Rust is less allergic to mutable state than other languages; I, for instance, usually go for mutable state and .for_each() rather than "immutably" fold()ing. But it turns out that mutable-state-based patterns can be written in a less optimal way than immutable ones: calling .collect() once, for instance, instead of .for_each(... .push() / .insert() / etc.) is the perfect example w.r.t.reallocations. Indeed, if you take a collection that is able to pre-allocate (through .reserve(), or through the ::with_capacity() constructor), you get to directly insert the elements you are appending in place, and not move / copy them anymore. This is something that .collect(), under the hood, does for you. Whereas when you do not preallocate and just use a ::new() constructor like you did; the collection cannot know how much capacity it needs to pre-allocate, and thus may exceed its capacity in the middle of the iteration, requiring a reallocation and thus a bitwise copy of the already written elements to the new location. And this can happen again and again (most algorithms choose to double the capacity each time, so as to make the amortized cost be logarithmic; but this is still worse than the "constant" time of using ::with_capacity()-based (pre)allocation, or the .collect() construct).
.iter()vs..into_iter()
You can dismiss / ignore that change, as it doesn't change much for your code. You are right that with .iter(), much like with using a &'_ str parameter explained above, you get to avoid taking ownership of the collection during the iteration, by borrowing each element. This can be both good and bad, hence my saying there is not one that is strictly better than the other.
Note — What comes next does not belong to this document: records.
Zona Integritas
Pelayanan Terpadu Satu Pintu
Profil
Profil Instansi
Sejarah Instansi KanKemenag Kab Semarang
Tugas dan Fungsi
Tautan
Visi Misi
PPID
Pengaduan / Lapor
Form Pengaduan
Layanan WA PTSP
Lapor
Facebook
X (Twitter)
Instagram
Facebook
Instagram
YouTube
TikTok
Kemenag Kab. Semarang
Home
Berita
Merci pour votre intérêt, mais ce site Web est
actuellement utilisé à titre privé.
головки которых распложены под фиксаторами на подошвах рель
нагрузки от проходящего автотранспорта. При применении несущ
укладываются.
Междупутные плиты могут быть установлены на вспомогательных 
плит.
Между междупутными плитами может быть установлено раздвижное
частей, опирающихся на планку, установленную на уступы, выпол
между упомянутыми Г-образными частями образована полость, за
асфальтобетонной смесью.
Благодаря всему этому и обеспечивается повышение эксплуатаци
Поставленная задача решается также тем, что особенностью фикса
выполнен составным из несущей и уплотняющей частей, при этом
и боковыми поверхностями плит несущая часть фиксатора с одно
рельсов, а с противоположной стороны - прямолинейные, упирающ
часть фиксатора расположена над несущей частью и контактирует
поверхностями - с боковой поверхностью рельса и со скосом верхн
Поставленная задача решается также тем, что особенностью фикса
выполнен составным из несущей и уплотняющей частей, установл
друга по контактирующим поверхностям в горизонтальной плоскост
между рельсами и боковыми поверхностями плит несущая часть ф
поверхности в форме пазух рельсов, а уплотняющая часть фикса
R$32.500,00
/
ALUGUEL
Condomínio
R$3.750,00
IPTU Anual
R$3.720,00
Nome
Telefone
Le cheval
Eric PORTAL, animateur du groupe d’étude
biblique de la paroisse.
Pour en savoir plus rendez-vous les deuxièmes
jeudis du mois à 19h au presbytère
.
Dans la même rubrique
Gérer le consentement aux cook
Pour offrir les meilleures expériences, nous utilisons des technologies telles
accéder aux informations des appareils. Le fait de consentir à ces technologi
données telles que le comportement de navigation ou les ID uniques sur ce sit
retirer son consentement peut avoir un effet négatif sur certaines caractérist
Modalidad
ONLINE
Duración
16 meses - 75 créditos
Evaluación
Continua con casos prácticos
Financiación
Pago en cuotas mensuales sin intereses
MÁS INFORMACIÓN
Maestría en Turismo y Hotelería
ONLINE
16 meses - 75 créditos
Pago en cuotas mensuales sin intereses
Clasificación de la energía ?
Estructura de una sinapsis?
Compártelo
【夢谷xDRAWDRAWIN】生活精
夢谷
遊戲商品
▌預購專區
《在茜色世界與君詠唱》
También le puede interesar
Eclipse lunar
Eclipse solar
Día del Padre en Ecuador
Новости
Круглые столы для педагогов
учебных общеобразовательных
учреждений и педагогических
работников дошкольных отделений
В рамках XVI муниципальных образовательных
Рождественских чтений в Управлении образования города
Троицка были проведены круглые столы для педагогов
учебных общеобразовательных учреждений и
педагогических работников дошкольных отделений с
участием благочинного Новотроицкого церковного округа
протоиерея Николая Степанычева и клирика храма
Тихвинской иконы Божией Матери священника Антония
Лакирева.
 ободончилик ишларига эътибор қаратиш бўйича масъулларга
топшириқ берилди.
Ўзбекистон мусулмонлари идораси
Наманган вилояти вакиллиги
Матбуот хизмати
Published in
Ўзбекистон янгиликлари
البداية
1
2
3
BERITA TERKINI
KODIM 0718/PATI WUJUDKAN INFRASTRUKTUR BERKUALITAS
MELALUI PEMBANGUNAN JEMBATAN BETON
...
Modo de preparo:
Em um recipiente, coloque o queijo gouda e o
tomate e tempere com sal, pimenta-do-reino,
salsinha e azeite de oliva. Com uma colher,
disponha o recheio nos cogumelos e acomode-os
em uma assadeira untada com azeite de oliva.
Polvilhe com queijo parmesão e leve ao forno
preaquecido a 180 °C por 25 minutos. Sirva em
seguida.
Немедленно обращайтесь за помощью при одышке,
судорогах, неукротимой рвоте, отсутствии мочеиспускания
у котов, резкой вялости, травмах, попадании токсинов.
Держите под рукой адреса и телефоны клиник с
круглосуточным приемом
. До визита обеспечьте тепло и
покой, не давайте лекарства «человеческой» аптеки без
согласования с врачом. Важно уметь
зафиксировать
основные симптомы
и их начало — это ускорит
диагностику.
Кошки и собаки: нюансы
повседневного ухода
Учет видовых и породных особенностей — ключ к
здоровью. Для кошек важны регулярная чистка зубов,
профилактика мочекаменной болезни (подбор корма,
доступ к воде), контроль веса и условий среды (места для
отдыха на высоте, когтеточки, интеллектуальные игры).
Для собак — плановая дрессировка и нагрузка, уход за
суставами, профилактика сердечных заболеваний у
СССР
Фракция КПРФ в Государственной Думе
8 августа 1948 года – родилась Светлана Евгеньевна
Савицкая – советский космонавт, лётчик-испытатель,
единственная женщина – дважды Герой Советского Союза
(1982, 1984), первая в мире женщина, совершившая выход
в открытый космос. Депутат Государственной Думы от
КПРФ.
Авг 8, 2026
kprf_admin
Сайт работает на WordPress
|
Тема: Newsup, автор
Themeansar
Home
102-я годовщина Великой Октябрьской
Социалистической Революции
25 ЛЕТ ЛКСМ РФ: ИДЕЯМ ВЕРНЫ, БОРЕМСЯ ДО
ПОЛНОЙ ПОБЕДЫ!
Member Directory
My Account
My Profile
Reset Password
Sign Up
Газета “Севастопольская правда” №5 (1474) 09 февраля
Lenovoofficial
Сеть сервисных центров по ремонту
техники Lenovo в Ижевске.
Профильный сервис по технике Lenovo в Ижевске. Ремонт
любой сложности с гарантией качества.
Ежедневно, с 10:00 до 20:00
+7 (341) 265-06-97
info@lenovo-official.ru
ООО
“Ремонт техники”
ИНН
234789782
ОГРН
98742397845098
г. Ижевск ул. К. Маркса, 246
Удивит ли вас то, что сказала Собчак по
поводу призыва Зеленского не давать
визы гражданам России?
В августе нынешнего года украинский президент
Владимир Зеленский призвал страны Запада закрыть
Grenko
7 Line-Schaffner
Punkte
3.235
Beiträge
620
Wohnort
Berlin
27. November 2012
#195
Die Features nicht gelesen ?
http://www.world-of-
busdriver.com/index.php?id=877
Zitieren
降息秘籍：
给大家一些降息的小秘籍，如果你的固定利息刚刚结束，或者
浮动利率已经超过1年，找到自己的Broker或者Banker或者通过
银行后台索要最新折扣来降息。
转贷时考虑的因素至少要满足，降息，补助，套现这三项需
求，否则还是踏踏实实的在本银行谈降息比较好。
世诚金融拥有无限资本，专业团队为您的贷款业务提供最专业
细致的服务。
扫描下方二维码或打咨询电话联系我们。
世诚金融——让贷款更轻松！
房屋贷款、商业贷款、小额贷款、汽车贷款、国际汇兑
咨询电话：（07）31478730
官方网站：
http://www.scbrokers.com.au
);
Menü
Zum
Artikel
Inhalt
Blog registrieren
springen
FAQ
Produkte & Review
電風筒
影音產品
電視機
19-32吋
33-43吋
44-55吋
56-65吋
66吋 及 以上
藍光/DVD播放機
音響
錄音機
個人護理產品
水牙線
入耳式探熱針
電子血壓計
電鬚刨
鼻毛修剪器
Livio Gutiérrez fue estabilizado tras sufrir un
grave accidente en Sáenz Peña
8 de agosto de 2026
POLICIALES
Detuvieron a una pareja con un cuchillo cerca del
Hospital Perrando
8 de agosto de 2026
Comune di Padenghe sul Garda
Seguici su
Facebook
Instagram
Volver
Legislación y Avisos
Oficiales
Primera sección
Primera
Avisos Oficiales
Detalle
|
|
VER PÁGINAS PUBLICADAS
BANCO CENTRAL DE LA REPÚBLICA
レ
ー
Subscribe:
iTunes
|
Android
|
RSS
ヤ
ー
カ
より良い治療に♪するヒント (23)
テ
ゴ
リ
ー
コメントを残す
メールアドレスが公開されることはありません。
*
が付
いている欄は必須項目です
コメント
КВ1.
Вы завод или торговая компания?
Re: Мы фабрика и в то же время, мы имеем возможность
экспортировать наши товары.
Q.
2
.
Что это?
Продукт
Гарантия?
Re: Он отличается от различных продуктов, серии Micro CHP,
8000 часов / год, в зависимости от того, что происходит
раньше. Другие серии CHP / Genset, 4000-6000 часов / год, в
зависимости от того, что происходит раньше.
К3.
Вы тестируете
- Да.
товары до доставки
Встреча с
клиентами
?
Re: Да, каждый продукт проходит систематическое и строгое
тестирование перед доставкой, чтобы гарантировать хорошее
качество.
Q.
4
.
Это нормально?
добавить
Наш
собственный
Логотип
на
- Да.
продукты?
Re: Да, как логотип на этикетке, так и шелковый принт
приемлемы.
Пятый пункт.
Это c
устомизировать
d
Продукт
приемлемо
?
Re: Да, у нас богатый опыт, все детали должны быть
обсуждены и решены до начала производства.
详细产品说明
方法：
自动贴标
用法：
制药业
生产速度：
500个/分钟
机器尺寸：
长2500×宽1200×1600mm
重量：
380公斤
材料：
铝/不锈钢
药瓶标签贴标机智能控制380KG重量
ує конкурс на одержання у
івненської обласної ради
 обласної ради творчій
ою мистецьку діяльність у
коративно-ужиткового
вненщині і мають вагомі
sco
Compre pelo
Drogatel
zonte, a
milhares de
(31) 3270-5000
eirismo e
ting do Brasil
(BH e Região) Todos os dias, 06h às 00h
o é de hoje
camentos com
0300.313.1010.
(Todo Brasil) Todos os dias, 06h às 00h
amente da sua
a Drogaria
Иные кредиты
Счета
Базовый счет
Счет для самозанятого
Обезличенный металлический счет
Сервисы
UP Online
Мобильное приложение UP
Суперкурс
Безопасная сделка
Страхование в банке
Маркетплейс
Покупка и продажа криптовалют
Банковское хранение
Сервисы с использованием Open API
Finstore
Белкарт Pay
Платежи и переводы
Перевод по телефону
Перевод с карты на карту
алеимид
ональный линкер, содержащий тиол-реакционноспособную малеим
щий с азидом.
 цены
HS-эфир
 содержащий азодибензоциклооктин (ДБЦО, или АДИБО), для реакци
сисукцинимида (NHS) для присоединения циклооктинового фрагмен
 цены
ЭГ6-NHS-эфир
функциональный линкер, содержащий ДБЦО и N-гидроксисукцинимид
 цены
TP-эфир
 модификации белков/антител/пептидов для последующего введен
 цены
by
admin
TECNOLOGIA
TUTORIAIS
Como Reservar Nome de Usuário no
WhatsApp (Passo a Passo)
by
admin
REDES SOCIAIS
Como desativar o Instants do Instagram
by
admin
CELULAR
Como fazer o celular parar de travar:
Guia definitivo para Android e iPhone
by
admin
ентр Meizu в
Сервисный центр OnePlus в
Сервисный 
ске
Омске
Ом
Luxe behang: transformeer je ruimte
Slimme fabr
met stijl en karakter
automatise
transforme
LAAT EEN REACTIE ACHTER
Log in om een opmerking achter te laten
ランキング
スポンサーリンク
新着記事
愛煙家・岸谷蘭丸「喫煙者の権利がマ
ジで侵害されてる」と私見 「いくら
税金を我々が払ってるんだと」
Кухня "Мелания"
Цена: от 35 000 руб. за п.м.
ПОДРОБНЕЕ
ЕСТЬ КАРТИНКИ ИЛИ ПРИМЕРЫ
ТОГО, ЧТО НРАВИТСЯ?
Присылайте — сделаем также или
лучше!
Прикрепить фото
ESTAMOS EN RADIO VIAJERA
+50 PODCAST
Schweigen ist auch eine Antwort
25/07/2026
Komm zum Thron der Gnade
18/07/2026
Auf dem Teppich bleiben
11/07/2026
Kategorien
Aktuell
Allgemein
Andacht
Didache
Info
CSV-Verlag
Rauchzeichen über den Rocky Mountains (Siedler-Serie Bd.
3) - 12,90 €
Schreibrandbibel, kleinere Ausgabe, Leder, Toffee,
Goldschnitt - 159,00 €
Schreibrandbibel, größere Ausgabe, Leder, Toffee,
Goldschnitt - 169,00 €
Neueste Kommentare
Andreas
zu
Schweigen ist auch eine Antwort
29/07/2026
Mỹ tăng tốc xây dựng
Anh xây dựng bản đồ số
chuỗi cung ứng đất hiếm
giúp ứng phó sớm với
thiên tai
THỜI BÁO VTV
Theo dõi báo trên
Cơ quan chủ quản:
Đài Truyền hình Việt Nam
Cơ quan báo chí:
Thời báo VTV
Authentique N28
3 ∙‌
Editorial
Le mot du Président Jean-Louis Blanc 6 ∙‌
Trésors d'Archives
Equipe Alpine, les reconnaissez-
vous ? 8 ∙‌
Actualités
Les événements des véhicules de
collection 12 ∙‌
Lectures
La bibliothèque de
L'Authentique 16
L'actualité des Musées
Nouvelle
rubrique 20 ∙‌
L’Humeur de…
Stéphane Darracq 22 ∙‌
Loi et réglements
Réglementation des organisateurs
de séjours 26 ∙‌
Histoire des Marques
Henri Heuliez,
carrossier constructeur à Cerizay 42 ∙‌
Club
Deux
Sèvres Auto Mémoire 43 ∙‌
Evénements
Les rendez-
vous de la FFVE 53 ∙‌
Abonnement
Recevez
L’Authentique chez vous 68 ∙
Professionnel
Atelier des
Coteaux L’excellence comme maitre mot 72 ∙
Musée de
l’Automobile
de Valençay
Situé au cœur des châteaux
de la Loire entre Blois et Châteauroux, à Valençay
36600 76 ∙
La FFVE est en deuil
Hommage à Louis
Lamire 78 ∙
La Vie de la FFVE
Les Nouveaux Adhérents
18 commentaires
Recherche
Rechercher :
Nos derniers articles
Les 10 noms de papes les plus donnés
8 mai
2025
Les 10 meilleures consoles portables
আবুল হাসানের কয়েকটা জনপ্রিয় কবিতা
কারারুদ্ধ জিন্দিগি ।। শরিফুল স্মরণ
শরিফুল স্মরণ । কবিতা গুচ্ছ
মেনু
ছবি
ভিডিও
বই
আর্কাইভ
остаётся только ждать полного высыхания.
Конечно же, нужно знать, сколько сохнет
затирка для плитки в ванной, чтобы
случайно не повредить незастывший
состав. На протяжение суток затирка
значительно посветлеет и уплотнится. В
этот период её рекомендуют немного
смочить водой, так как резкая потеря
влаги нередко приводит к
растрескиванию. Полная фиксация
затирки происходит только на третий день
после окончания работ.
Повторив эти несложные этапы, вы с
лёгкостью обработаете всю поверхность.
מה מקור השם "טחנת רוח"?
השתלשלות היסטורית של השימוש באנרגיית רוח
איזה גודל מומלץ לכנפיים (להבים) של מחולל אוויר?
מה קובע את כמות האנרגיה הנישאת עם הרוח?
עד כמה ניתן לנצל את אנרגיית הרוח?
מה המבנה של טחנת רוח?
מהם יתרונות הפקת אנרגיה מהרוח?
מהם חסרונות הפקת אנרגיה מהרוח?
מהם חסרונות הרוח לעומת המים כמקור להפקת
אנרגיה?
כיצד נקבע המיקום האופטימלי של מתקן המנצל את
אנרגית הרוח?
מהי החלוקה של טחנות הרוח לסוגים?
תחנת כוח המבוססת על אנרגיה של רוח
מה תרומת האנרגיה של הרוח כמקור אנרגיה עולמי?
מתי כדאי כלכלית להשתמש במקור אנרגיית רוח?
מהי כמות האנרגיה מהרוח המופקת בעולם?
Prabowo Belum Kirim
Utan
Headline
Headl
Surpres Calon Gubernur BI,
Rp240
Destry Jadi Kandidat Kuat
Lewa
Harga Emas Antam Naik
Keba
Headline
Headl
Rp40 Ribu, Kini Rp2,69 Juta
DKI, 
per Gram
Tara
The rules of thumb (in order of importance), would be:
If you do not use the collection afterwards, feel free to .into_iter().
Mainly: if you do not use the collection afterwards, you can save / avoid .clone()ing each value (when needing ownership of the values) by using .into_iter() for the iteration.
If you do, then do not use .clone() before the .into_iter() call to avoid "losing ownership". Instead, do use .iter() or .iter_mut() for borrowed-iteration.
And if you do need owned values during the iteration, then you can .clone() each value; or directly use the .cloned() iterator adaptor. In other words, .iter().cloned() ≥ .clone().into_iter() (and the only case where they are equal that I can think of is when the collection is a Vec, and the iteration is directly followed by .collect()ing into a second Vec, thanks to Vec optimizing .into_iter().collect() into a no-op).